To My Worthy Friend, Mr. Henry Vaughan The Silurist.

See what thou wert! by what Platonic round
Art thou in thy first youth and glories found?
Or from thy Muse does this retrieve accrue?
Does she which once inspir'd thee, now renew,
Bringing thee back those golden years which Time
Smooth'd to thy lays, and polish'd with thy rhyme?
Nor is't to thee alone she does convey
Such happy change, but bountiful as day,
On whatsoever reader she does shine,
She makes him like thee, and for ever thine.
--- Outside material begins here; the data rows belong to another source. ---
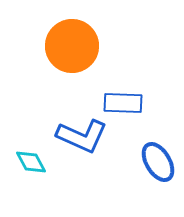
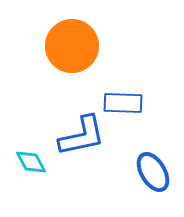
blue L-shape: rotated 36 degrees counterclockwise
blue ellipse: moved 5 px left, 10 px down
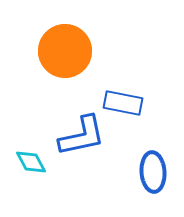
orange circle: moved 7 px left, 5 px down
blue rectangle: rotated 9 degrees clockwise
blue ellipse: rotated 27 degrees clockwise
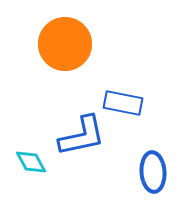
orange circle: moved 7 px up
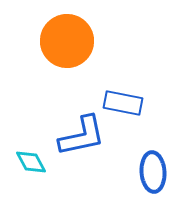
orange circle: moved 2 px right, 3 px up
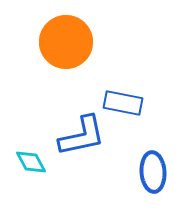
orange circle: moved 1 px left, 1 px down
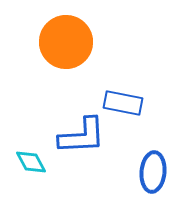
blue L-shape: rotated 9 degrees clockwise
blue ellipse: rotated 9 degrees clockwise
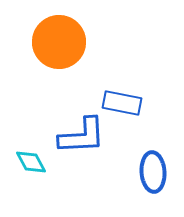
orange circle: moved 7 px left
blue rectangle: moved 1 px left
blue ellipse: rotated 9 degrees counterclockwise
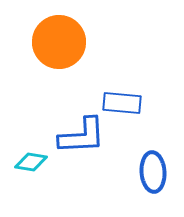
blue rectangle: rotated 6 degrees counterclockwise
cyan diamond: rotated 52 degrees counterclockwise
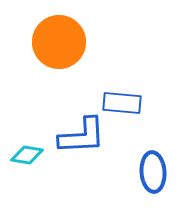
cyan diamond: moved 4 px left, 7 px up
And first thy manual op'ning gives to see
Eclipse and suff'rings burnish majesty,
Where thou so artfully the draught hast made
That we best read the lustre in the shade,
And find our sov'reign greater in that shroud:
So lightning dazzles from its night and cloud,
So the First Light Himself has for His throne
Blackness, and darkness his pavilion.

Who can refuse thee company, or stay,
By thy next charming summons forc'd away,
If that be force which we can so resent,
That only in its joys 'tis violent:
Upward thy Eagle bears us ere aware,
Till above storms and all tempestuous air
We radiant worlds with their bright people meet,
Leaving this little all beneath our feet.
But now the pleasure is too great to tell,
Nor have we other bus'ness than to dwell,
As on the hallow'd Mount th' Apostles meant
To build and fix their glorious banishment.
Yet we must know and find thy skilful vein
Shall gently bear us to our homes again;
By which descent thy former flight's impli'd
To be thy ecstacy and not thy pride.
And here how well does the wise Muse demean
Herself, and fit her song to ev'ry scene!
Riot of courts, the bloody wreaths of war,
Cheats of the mart, and clamours of the bar,
Nay, life itself thou dost so well express,
Its hollow joys, and real emptiness,
That Dorian minstrel never did excite,
Or raise for dying so much appetite.

Nor does thy other softer magic move
Us less thy fam'd Etesia to love;
Where such a character thou giv'st, that shame
Nor envy dare approach the vestal dame:
So at bright prime ideas none repine,
They safely in th' eternal poet shine.

Gladly th' Assyrian ph[oe]nix now resumes
From thee this last reprisal of his plumes;
He seems another more miraculous thing,
Brighter of crest, and stronger of his wing,
Proof against Fate in spicy urns to come,
Immortal past all risk of martyrdom.

Nor be concern'd, nor fancy thou art rude
T' adventure from thy Cambrian solitude:
Best from those lofty cliffs thy Muse does spring
Upwards, and boldly spreads her cherub wing.

So when the sage of Memphis would converse
With boding skies, and th' azure universe,
He climbs his starry pyramid, and thence
Freely sucks clean prophetic influence,
And all serene, and rapt and gay he pries
Through the ethereal volume's mysteries,
Loth to come down, or ever to know more
The Nile's luxurious, but dull foggy shore.